Originally Posted by
Stuttgart88
I've actually got a lot on today so don't have time to inspect the constitution but it looks like the Board has full control over strategic decisions. The Board is made up of honorary roles and the heads of the main permanent committees (finance, domestic, underage, development, legal & corporate, international, national league) and the CEO. This is 10 in total because some of the honorary roles automatically invoke chairmanship of some of the committees. The CEO sits on the finance, legal & corporate and national league committees but not domestic, underage, international or development.
The Council is responsible for monitoring the FAI and the FAI board, and has the power to take "such decisions as are necessary for the effective governance and control of The Association".
As Alf says, Council meets 4 times a year and special meetings can also be convened. These meetings are to discuss the reports fed to them by the Board and to provide feedback to the Board - but seemingly only if the Board asks for it (rule 15(h). Rule 15 (d) is interesting:
The Council shall have the power to remove the Board and/or the Honorary Officers and/or any individual member of the Council by a two-thirds majority vote of those present and voting on a motion submitted 14 days in advance of a meeting of the Council and signed by at least 20 Council members.
So, does this mean only the entire Board can be removed, rather than an individual? I suppose special meetings can be convened to remove individuals or discuss their pay.

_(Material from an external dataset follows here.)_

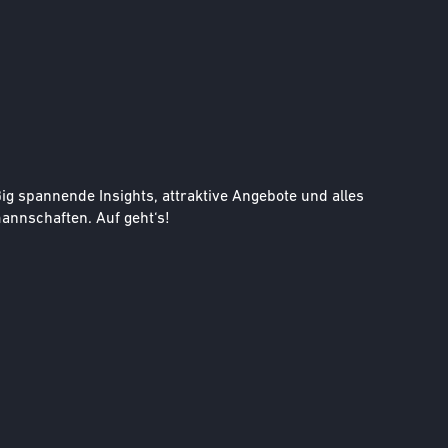
g spannende Insights, attraktive Angebote und alles
nnschaften. Auf geht‘s!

What looks odd to me - I don't know how it works in other organisations - is that the Board and senior management appear to be more or less the same. Let's take a typical company. It has shareholders, a Board of Directors, and full-time management. The Board's job is to monitor management on behalf of shareholders but also to steer a strategic path for the company and delegate the running of the company to management. Shareholders can hold the Board to account by a re-election process and the Board can fire managers.
In the FAI, Council is essentially the shareholders, but there isn't a clear distinction between the Board and the management. The Council also includes the 5 honorary Board roles but I don't think they can vote unless it's in their capacity as another representative (say, of a LOI club?). So, it would appear that the bridge between Council and the Board is the Honorary members, who each has a foot in both camps. The Honorary positions are subject to maximum terms and re-election (President, VP, Hon Treasurer, Hon Sec) so a stronger degree of Council control exists here I suppose. The Chairman of the National League is an honorary Board member and serves a term as nominated by that committee, I think.
I don't see any means of removing the non-Honorary Board members other than full removal of the Board (15d) or a special meeting. Each method requires at least 20 of 61 Council members to propose such an action, followed by a vote requiring a 2/3 majority - so removal or sanction of a Board member would appear quite tough.
Other than the 5 Honorary Board members, the remaining Council membership consists of 22 LOI club representatives, 18 provincial reps (weighted by size of province), and samll numbers of reps from Junior, Schools, Womens, Universities, Defence Forces, Referees etc. LOI clubs have a fair amount of collective power then - more than I'd thought.